[Screenshot grounding data]
******

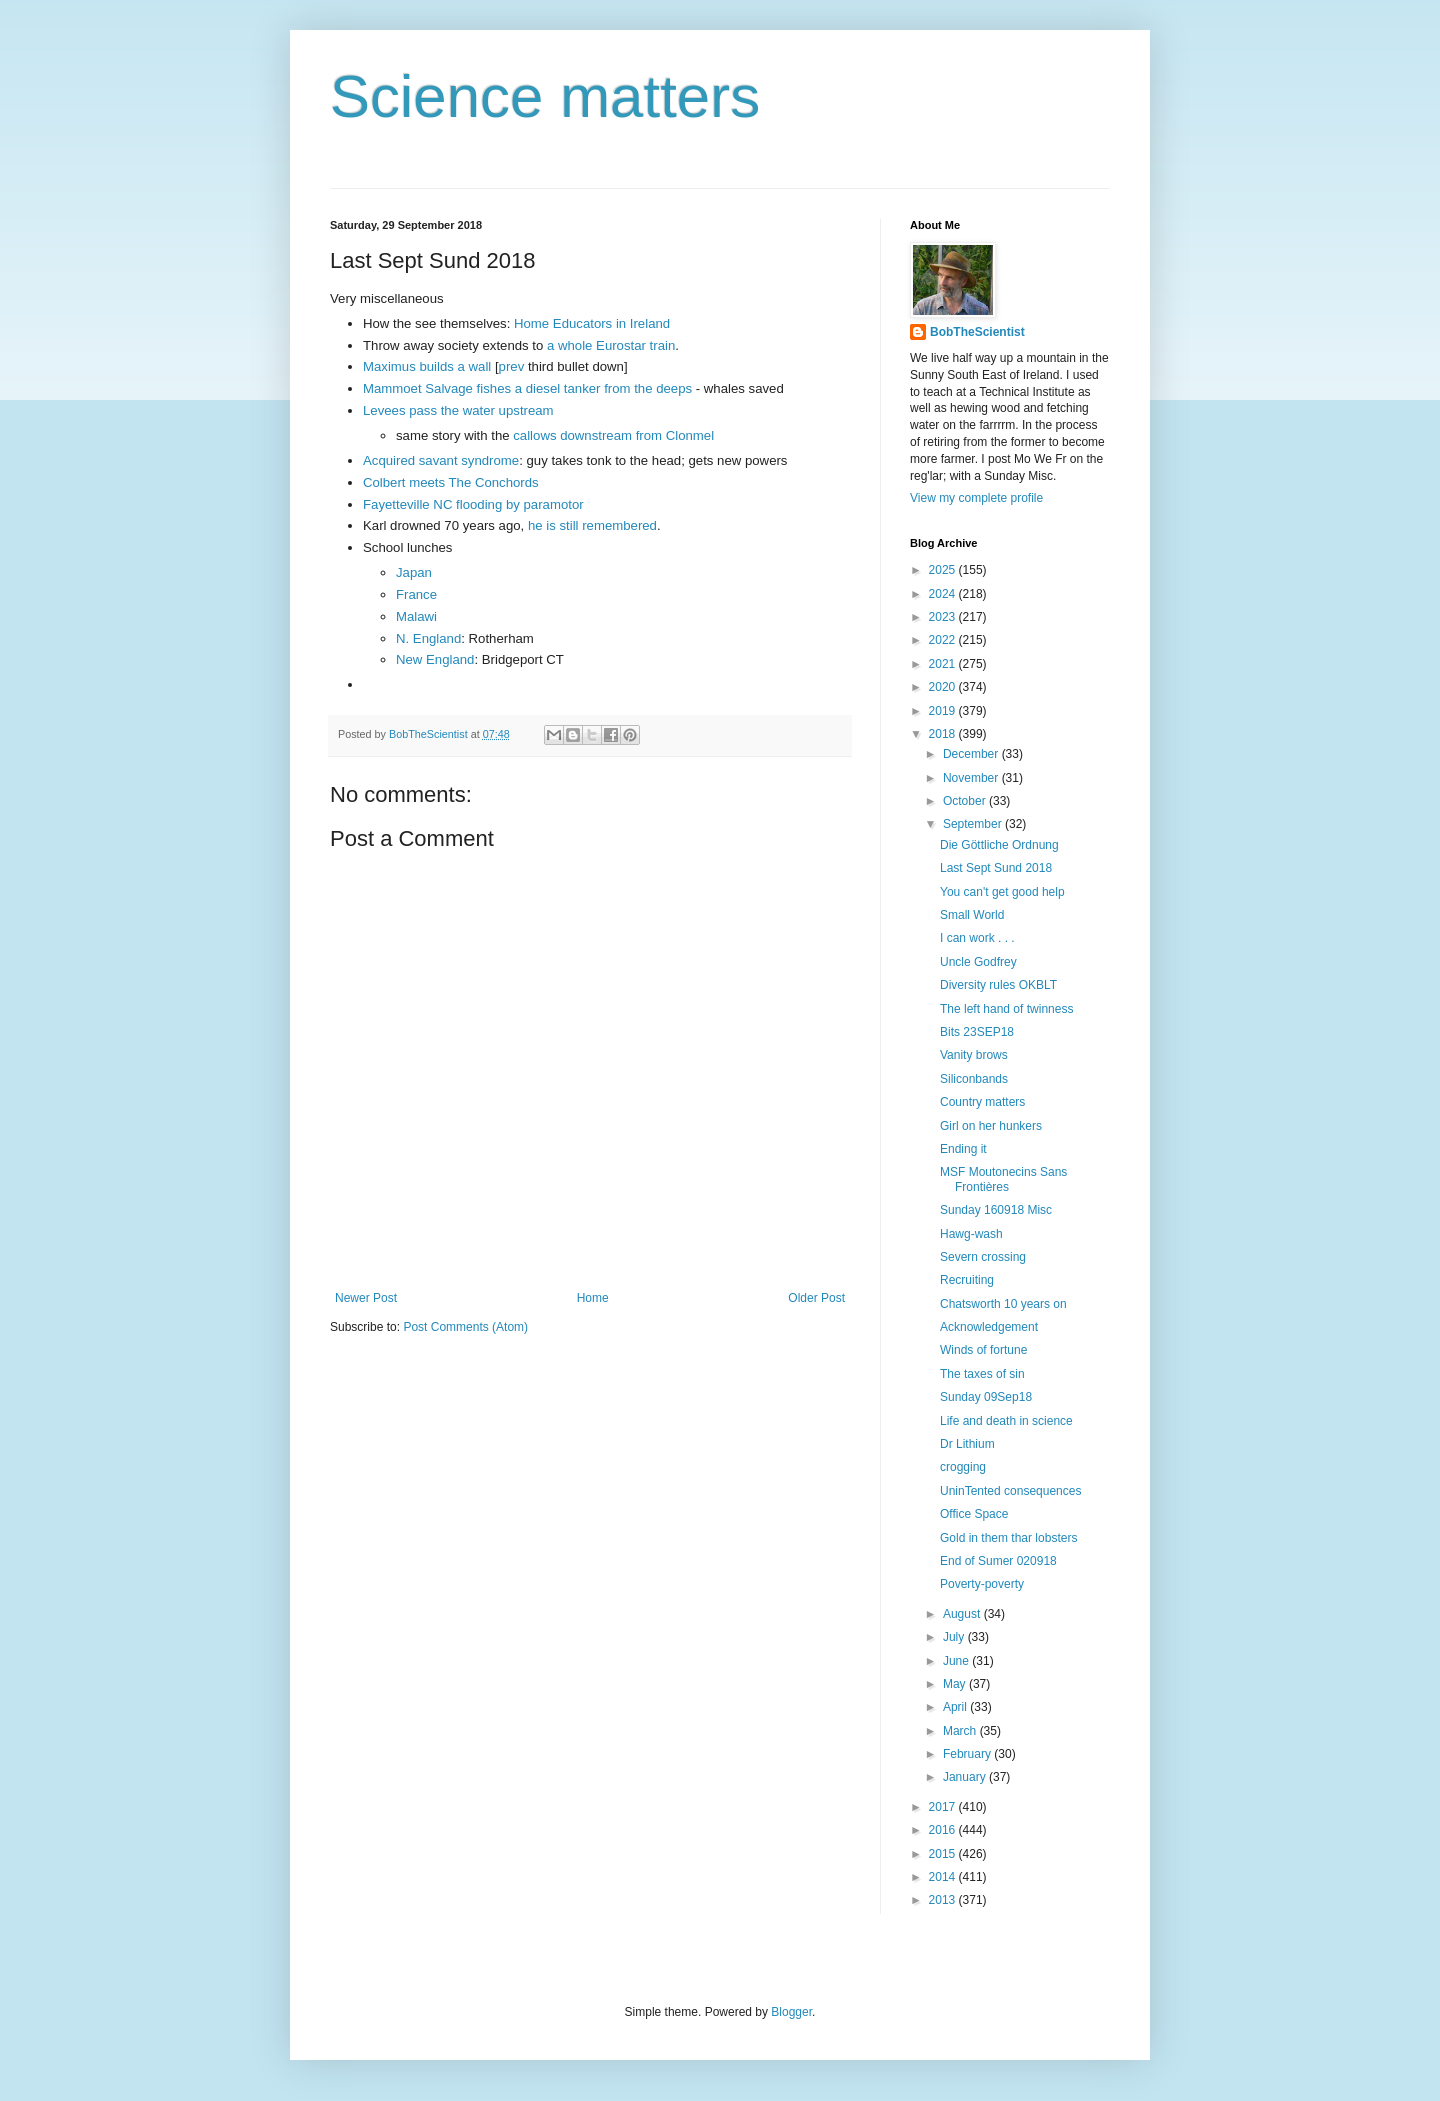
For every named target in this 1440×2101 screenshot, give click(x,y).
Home (593, 1298)
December (972, 754)
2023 (944, 617)
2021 (944, 664)
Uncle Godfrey (978, 962)
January (966, 1777)
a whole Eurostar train (609, 345)
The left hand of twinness (1006, 1009)
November (972, 778)
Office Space (974, 1514)
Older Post (816, 1298)
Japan (414, 572)
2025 (944, 570)
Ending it (963, 1149)
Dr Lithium (967, 1444)
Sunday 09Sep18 (986, 1397)
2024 (944, 594)
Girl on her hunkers (991, 1126)
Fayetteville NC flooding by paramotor (473, 504)
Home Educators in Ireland (592, 323)
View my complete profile (976, 498)
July (955, 1637)
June (957, 1661)
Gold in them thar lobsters (1008, 1538)
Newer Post (366, 1298)
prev (512, 366)
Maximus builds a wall (427, 366)
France (416, 594)
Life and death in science (1006, 1421)
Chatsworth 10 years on (1003, 1304)
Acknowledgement (989, 1327)
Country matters (982, 1102)
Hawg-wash (971, 1234)
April (956, 1707)
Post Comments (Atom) (465, 1327)
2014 (944, 1877)
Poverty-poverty (982, 1584)
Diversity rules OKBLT (998, 985)
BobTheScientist (977, 332)
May (956, 1684)
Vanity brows (974, 1055)
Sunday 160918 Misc (996, 1210)
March (961, 1731)
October (966, 801)
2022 (944, 640)
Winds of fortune (983, 1350)
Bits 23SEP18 (977, 1032)
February (968, 1754)
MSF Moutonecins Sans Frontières (1003, 1179)
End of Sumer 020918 (998, 1561)
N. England (428, 638)
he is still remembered (592, 525)
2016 (944, 1830)
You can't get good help (1002, 892)
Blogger (791, 2012)
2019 (944, 711)
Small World (972, 915)
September (974, 824)
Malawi (416, 616)
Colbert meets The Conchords (451, 482)
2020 (944, 687)
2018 (944, 734)
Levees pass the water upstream (458, 410)
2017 (944, 1807)
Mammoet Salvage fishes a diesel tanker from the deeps (527, 388)
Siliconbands (974, 1079)
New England (435, 659)
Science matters (545, 96)
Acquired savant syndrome (441, 460)
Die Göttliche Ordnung (999, 845)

******

Work item: Retype each record exactly as it stands, but do not include the pictures.

Answer box:
For every named target in this 1440×2101 screenshot, give click(x,y).
Home (593, 1298)
December (972, 754)
2023 (944, 617)
2021 (944, 664)
Uncle Godfrey (978, 962)
January (966, 1777)
a whole Eurostar train (609, 345)
The left hand of twinness (1006, 1009)
November (972, 778)
Office Space (974, 1514)
Older Post (816, 1298)
Japan (414, 572)
2025 (944, 570)
Ending it (963, 1149)
Dr Lithium (967, 1444)
Sunday 09Sep18 (986, 1397)
2024 (944, 594)
Girl on her hunkers (991, 1126)
Fayetteville NC flooding by paramotor (473, 504)
Home Educators in Ireland (592, 323)
View my complete profile (976, 498)
July (955, 1637)
June (957, 1661)
Gold in them thar lobsters (1008, 1538)
Newer Post (366, 1298)
prev (512, 366)
Maximus builds a wall (427, 366)
France (416, 594)
Life and death in science (1006, 1421)
Chatsworth 10 years on (1003, 1304)
Acknowledgement (989, 1327)
Country matters (982, 1102)
Hawg-wash (971, 1234)
April (956, 1707)
Post Comments (Atom) (465, 1327)
2014 (944, 1877)
Poverty-poverty (982, 1584)
Diversity rules OKBLT (998, 985)
BobTheScientist (977, 332)
May (956, 1684)
Vanity brows (974, 1055)
Sunday 160918 Misc (996, 1210)
March (961, 1731)
October (966, 801)
2022 (944, 640)
Winds of fortune (983, 1350)
Bits 23SEP18 (977, 1032)
February (968, 1754)
MSF Moutonecins Sans Frontières (1003, 1179)
End of Sumer 020918 (998, 1561)
N. England (428, 638)
he is still remembered (592, 525)
2016 (944, 1830)
You can't get good help (1002, 892)
Blogger (791, 2012)
2019 (944, 711)
Small World (972, 915)
September (974, 824)
Malawi (416, 616)
Colbert meets The Conchords (451, 482)
2020 (944, 687)
2018 (944, 734)
Levees pass the water upstream (458, 410)
2017 (944, 1807)
Mammoet Salvage fishes a diesel tanker from the deeps (527, 388)
Siliconbands (974, 1079)
New England (435, 659)
Science matters (545, 96)
Acquired savant syndrome (441, 460)
Die Göttliche Ordnung (999, 845)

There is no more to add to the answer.